**PROBLEM TO SOLVE**
Using the records below, please work out how many lines contain "支出総額"; answer with the number alone.

**MATERIAL FOR THIS TASK**
○ ○ ○ ○

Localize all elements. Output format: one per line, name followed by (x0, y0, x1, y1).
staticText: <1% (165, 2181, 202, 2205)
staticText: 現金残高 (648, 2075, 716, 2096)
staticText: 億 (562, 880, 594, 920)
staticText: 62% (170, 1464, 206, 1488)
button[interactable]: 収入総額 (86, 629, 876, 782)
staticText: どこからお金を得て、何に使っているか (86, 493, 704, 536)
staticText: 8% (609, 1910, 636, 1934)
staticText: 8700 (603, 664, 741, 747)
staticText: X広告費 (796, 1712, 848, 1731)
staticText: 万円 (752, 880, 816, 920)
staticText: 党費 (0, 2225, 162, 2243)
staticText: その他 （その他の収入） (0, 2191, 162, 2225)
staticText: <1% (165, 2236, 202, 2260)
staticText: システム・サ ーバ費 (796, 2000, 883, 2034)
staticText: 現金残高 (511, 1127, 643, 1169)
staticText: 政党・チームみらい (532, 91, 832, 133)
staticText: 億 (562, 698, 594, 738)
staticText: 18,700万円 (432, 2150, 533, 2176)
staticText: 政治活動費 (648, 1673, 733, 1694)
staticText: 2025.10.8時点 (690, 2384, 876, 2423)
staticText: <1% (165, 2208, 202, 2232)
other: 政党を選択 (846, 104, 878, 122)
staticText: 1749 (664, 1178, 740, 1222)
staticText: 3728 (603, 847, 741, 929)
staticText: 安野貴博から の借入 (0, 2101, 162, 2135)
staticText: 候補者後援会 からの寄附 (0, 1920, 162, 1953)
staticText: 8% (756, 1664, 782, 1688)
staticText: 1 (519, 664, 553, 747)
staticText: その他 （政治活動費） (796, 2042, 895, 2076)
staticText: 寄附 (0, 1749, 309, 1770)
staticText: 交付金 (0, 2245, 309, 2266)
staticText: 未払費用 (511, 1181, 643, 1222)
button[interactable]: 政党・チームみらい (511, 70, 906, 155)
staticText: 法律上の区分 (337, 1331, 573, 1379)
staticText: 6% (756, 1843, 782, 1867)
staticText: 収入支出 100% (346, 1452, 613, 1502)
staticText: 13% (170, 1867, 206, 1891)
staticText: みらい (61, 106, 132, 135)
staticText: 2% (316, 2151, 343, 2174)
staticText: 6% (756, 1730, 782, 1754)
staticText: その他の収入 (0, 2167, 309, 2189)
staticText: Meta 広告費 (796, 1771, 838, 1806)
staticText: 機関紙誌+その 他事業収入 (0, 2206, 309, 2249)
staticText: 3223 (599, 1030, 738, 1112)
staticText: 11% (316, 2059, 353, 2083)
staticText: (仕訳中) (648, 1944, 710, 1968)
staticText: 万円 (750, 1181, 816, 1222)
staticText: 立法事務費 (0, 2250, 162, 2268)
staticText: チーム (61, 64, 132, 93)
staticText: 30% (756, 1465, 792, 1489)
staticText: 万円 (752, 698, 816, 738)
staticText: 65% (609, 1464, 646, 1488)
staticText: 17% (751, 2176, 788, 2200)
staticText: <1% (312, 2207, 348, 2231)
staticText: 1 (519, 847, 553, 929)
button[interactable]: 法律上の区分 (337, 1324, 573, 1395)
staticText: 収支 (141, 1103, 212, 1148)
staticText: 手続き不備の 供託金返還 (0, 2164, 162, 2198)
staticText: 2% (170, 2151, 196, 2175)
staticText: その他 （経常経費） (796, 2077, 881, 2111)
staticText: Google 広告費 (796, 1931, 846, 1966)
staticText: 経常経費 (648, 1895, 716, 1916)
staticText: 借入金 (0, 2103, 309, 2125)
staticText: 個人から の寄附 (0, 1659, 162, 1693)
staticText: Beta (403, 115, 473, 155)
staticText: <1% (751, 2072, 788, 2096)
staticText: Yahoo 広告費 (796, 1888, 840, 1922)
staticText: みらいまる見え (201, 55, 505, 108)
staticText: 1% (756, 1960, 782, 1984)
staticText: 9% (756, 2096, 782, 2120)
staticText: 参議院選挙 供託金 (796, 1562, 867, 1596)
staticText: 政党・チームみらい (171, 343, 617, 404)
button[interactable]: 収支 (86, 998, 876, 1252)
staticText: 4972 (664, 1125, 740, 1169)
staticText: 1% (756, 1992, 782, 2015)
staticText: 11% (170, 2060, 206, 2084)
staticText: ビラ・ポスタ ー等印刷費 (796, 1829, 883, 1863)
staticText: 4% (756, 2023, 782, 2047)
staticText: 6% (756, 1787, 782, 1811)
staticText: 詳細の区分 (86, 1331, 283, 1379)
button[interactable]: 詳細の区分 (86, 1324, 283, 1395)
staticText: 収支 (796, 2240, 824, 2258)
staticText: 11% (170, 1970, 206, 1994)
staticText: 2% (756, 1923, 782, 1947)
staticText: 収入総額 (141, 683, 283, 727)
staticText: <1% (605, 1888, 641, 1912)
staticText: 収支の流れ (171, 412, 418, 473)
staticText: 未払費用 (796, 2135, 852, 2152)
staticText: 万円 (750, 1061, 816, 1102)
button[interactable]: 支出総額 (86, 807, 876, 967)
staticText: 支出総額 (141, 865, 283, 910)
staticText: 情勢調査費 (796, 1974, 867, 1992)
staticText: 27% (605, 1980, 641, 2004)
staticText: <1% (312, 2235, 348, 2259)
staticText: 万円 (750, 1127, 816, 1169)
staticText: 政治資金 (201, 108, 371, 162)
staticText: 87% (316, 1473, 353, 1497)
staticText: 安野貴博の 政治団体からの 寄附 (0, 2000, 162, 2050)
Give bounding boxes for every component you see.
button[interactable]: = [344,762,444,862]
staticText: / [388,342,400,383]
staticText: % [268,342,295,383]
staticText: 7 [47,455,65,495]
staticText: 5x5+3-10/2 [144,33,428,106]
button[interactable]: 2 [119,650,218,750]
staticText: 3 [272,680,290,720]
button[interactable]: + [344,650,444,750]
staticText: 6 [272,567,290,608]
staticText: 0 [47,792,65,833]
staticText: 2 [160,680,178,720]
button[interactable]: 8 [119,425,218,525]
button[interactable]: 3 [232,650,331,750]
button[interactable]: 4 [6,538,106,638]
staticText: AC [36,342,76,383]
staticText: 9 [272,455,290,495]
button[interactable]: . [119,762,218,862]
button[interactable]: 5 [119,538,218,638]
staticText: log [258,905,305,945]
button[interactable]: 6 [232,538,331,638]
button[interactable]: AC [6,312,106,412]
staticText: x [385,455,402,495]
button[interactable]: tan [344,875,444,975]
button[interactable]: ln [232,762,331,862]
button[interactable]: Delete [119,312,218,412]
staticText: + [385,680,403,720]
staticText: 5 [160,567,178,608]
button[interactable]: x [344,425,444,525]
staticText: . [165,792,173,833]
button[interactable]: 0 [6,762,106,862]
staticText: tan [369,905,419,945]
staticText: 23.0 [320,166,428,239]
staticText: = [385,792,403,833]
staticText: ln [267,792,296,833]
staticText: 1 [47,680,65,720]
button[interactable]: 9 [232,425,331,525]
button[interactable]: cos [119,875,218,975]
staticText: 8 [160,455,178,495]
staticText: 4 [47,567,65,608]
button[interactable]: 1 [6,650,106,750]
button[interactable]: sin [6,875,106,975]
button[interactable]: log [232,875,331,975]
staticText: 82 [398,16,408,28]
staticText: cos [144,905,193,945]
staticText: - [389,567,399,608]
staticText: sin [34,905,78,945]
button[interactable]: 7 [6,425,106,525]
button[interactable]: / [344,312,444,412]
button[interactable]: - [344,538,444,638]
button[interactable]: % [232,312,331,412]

○ ○ ○ ○

**ANSWER TO THIS TASK**
2